The fitment is pretty poor as well, the curve near the windshield ends don't match very well, and the hood is a centimeter narraower than stock, so there is a fair sized gap on one side(made the passenger side more flush to impress my girl
When I replaced my stock hood with the GT-4 one, it was so freaking light. You can feel the difference, haha.
13lbs is a nice little weight savings
not sure what the GT4 hood weights?
but sucks that the hood has poor fitment, maybe due to abuse from previous owner? I know when i checked out droptopgt's CF oem style hood (VIS i'm pretty sure) fitment was pretty good.
You are planning all this weight reduction to save on gas? I thought it was to make a race car
haha dude how much petrol do you actually get through?
my gt4 does about 27mpg and a gallon in the uk costs about £4.63
City MPG won't be affected at all no matter how much weight you save if all your doing is sitting in traffic jams all the time and will only improve a little if doing 20/30 all the time. Only way you'll save petrol by reducing weight is when accelerating I reckon anyway. Correct me if I'm wrong.
any weight savings is going to save you "some" amount of gas..not just on accel but through out all driving conditions....though it takes more HP to move the car...it still takes less but some hp to keep it moving..less weight at a constant cruise = less need hp to keep the car moving = less fuel
though by getting a hood he's not going to see anything besides ".4" mpg gain (example not real) its a good start
yeah i realise this mate, what I meant was that if his car weighs 1 ton or 20 tons, if he's stationary in traffic with the engine running its gonna be using exactly the same amount of gas. then like you say its gonna be an unnoticable amount of savings versus the cost of carbon fibre panels.
sitting time is negate able since cars use very little fuel sitting at rest and
eventually traffic has to go somewhere
(though i see your point)
i filled almost a whole 5gal bucket with sound deadening from under the carpets, both front and rear. its noticeably louder. and the car vibrates a bit.. ask Manny about that. i think it makes it that much sweeter.
itchy you scrapped on that OEM stuff stuck to the floors?
i hated that crap! weighed a decent lb too
Back from the dead. I had an opportunity to weigh the various hoods today. Here are my findings:
Stock ST/GT steel hood, without fiberglass lining: 39lbs (17.7kg) approx.
Stock GT4 aluminium hood, with fiberglass lining: 25lbs (11.3kg) approx.
C-One carbon fiber GT4 style hood: 13 lbs (5.9kg) approx.
Sweet. Is that under-carpet stuff hard to get out?

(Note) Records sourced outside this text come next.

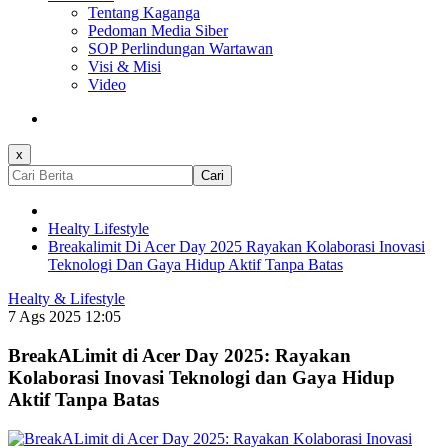
Tentang Kaganga
Pedoman Media Siber
SOP Perlindungan Wartawan
Visi & Misi
Video
x
Cari
Healty Lifestyle
Breakalimit Di Acer Day 2025 Rayakan Kolaborasi Inovasi
Teknologi Dan Gaya Hidup Aktif Tanpa Batas
Healty & Lifestyle
7 Ags 2025 12:05
BreakALimit di Acer Day 2025: Rayakan
Kolaborasi Inovasi Teknologi dan Gaya Hidup
Aktif Tanpa Batas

More importantly, am I gonna tear up the carpet/tear out my hair trying to get it out?
stuff under the carpet (oem noise crap that is stuck to the floor) is a pain in the ass...i used an air chisel and some time.

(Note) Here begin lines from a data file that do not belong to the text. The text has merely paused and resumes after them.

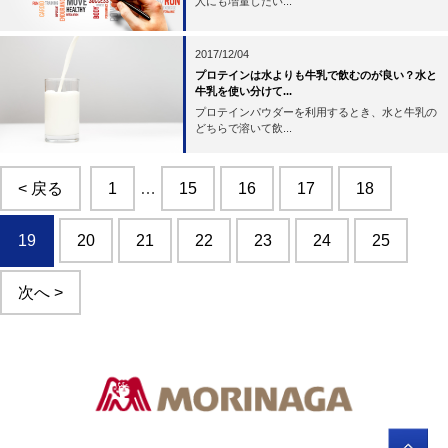
人にも増量したい...
2017/12/04
プロテインは水よりも牛乳で飲むのが良い？水と
牛乳を使い分けて...
プロテインパウダーを利用するとき、水と牛乳の
どちらで溶いて飲...
< 戻る
1
…
15
16
17
18
19
20
21
22
23
24
25
次へ >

try weighting the doors now them suckers are heavy.
the sunroof = ~40lbs
i'm pretty sure the gain from taking out the stuff under the carpet is minimal at best
i think that if your going for weight...and you want to take your car to an auto cross track for the day...just gut the interior...back seat and pass side seat is a LOT of weight right there that you would be getting rid of...also the spare tire, jack, stupid $hit likee that...no offense but a carbon fiber hood and hatch is not going to give you the results you want....maybe for peace of mind but thats about it....sure every little bit helps but when it comes to a difference of 5-10 pounds? come on now.....might as well drive with no hood
Add up some carbon fiber doors to shed out some weight lol.... not very cost efficent for a daily driver though
nobody makes them.........yet
What do you mean Playr? Is there actually a company or someone working on the cf doors for our cars?
hahahah...you know there is more to racing than a 1/4 mile.

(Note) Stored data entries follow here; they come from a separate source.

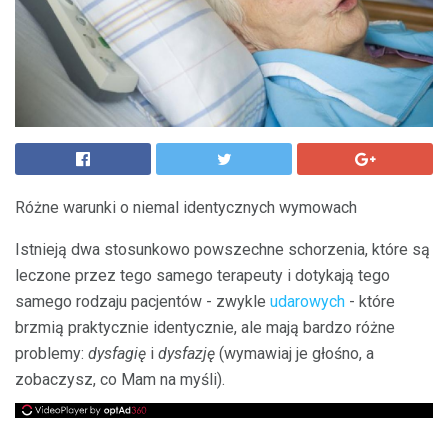
Różne warunki o niemal identycznych wymowach
Istnieją dwa stosunkowo powszechne schorzenia, które są
leczone przez tego samego terapeuty i dotykają tego
samego rodzaju pacjentów - zwykle
udarowych
- które
brzmią praktycznie identycznie, ale mają bardzo różne
problemy:
dysfagię
i
dysfazję
(wymawiaj je głośno, a
zobaczysz, co Mam na myśli).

removing a sunroof is a dual purpose...let me requote that for you
"removing upper weight (IE sunroof, hood, hatch) shifts the weight balance of the car to a LOWER point (thus giving lower center of gravity).
the more "upper" weight you can remove the better your car can handle."
its handling advantage.
lowering the center of gravity and cutting weight can cut LAP times down.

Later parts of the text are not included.